Los países que se han desarrollado y colocado a la vanguardia del mundo han experimentado e implementado profundas reformas educativas. La incorporación de la ciencia y la tecnología en sus programas de enseñanza ha sido el elemento que ha hecho posible su progreso y crecimiento económico.
En su época, Estados Unidos, Inglaterra, Alemania y Francia realizaron profundas transformaciones en sus sistemas educativos. Los países que asumieron la responsabilidad de transformar su educación dieron el salto al futuro, los demás quedaron anclados en la inercia del pasado.
Ha habido un largo período de reconstrucción y progreso en todos los ámbitos de la vida, que se ha acelerado aún más en las últimas décadas. El progreso en todas las áreas del esfuerzo humano es impresionante. En la agricultura, la medicina, el transporte, la industria de la construcción, la generación de energía, la educación e incluso el arte, nos encontramos a diario con innovaciones inesperadas. Nos asombra el despertar de las comunicaciones: internet, Facebook, Twitter, Instagram y muchas aplicaciones más. Nuestra convivencia es diferente. Las nuevas generaciones no tienen nada que ver con las nuestras, es otra dimensión, otras formas de actuar e interacción humana.
India, con Nehru, transformó hace varias décadas la educación en su país. Se abrió a nuevas técnicas e incorporó la ciencia y la tecnología a los procesos educativos. Transformó la educación primaria al incorporar inglés, matemáticas y otras materias técnicas. Creó universidades de primer mundo con profesores bien pagados de Harvard, Oxford, Cambridge y la Sorbona, lo que le permitió dar el salto a otra dimensión. Esta acción visionaria de un estadista produjo los profesionales y técnicos que hicieron posible la instalación de empresas de software de muy alta tecnología en el país.
China, el fenómeno más impresionante de los últimos años, se convirtió en el gigante del mundo gracias a su gran transformación educativa.
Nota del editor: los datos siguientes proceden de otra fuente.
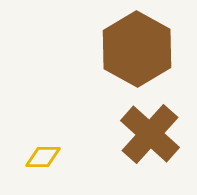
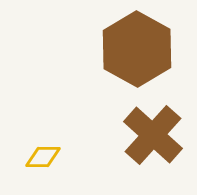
brown cross: moved 3 px right, 1 px down
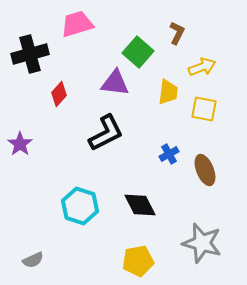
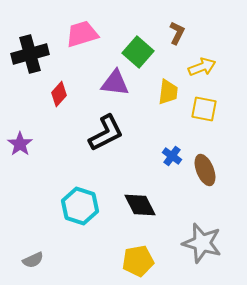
pink trapezoid: moved 5 px right, 10 px down
blue cross: moved 3 px right, 2 px down; rotated 24 degrees counterclockwise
Está al frente de la guerra tecnológica y comercial, ganando batallas que parecían imposibles. Países asiáticos como Singapur y Corea, que tenían niveles de crecimiento similares a los de México hace varias décadas, dieron un salto y nos dejaron atrás.
Es hora de México, el futuro nos alcanzó. Nuestra ubicación geopolítica, lindando con el mercado más grande del mundo, y la guerra comercial de Estados Unidos con China nos brindan ventajas comparativas que debemos aprovechar para reactivar la economía nacional y en especial la de las zonas empobrecidas del país. Chiapas podría ser el plan piloto global donde Estados Unidos, Canadá y México establezcan condiciones preferenciales e infraestructura para el establecimiento de empresas internacionales vinculadas a las exportaciones.
Es importante señalar que para que esto suceda es necesario garantizar la seguridad jurídica, el respeto a las leyes y una fuerza laboral capacitada para convertirse en un país atractivo para las inversiones extranjeras que buscan espacios para su instalación. Es hora de crear grandes espacios de educación técnica y científica para la formación masiva de la mano de obra que demandan las empresas exportadoras. No perdamos esta oportunidad, es única, está a la vista. No la dejemos ir. Atrapémosla por el bien de nuestro país.
México no tiene otra alternativa que vivir una gran transformación educativa. Los tiempos exigen cambios drásticos en esta materia. Es la única forma de salir adelante, de competir en el mundo. Una educación moderna, de vanguardia y avanzada hará posible la creación del nuevo mexicano.